I've spent a couple hours fiddling with my present system (Abit AV8, Nvidia video card) trying (unsuccessfully) to get it to suspend. I'm really happy that I can get laptops to suspend with a minimum of drama. (Eee PC 901, Thinkpad T500 and T40) I'm probably going to upgrade my desktop mobo before too long so I'd like to know about any that will reliably suspend/resume and what tweaking was required to accomplish. (For the record, my present system can suspend with the right tweaks. Unfortunately it does not fully resume. ;) )

It appears from my research (and from my knowledge of how computers work) that the motherboard and video card are probably the biggest factors in this equation. I'm sure the BIOS figures into this as well as any add in cards, but with on board LAN, USB, mass storage controllers and so on, I suspect these other factors mostly relate to the motherboard.

If you know of any particular characteristic that is common to working motherboards such as a particularly compliant chip set or BIOS, please hit me with a clue bat!

Feel free to hit the suspend button on the PC you're using to read this and see what happens!

many thanks,

December 11th, 2010, 02:18 PM
No one ever suspends a desktop system?

December 11th, 2010, 02:59 PM
Personally, I see absolutely no benefit (focus on the word benefit) to using the suspend feature. These days most computers power down anything that's not being used after a certain amount of time anyway, thereby making the use of suspend in order to save electricity almost irrelevant. In addition, most laptops generally only use about 20% of power when compared to their 350 to 550 watt desktop counterparts, so again, at least for laptops, I don't see much purpose in the suspend function.

Having said that, we have 4 different laptops that we use as desktop replacements in our home (to save electricity) and we don't use the suspend function on any of them for the reason that you already stated ... problems getting the computers to wake-up again after using suspend. This seems to be a very common problem which would explain why most people stay away from the suspend function altogether.

If we don't use a system for at least 24 hours ... we power it off. If we do use a system constantly, then we enable the blank screen after "x" amount of time. If I check on the system if they haven't been used for a couple of hours, everything is deadly quiet (cpu barely running) and all lights (speaker, USB, hard disk, display) are off, showing me that everything is powered down to minimal use which commonly translates to 3 or 5 percent, depending on the system that you have. Well, 3% of 100 watts (max laptop usage) is only 3 watts and I honestly don't care if I'm burning those 3 watts constantly. That may not sound very nice, but we're already doing our part to conserve by having switched all of our desktops for laptops instead. ;)

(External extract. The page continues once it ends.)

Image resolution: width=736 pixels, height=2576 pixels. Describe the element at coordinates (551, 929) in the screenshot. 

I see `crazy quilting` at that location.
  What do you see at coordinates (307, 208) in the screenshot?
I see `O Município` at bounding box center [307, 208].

December 11th, 2010, 05:31 PM
Hi WinRiddance - thank you for your reply and viewpoint.

I would like to know what system you have that uses 3 watts when quiescent. My desktop drops from about 120W to 95W under that condition. My lowest power system (Eee PC 901) drops from about 40W under heavy load (benchmarks) to about 12W when quiescent. I'd be happy with 12W for a desktop, but performance on par with my netbook would not be sufficient.

My desktop, BTW, is a 5 year old Athlon 939 with a couple drives installed. It takes 20 seconds just to get to the grub menu on power up and another minute to get to a login prompt. My experience with suspend/resume is that it comes back to a usable state in a lot less time.

I have a Thinkpad T500 that has pretty acceptable performance and I'd be happy with a desktop with similar performance. It drops to about 40W when not in use. That's getting closer to the level where I would like to suspend when not in use.

Do you do any special configuration to get to 3W while inactive?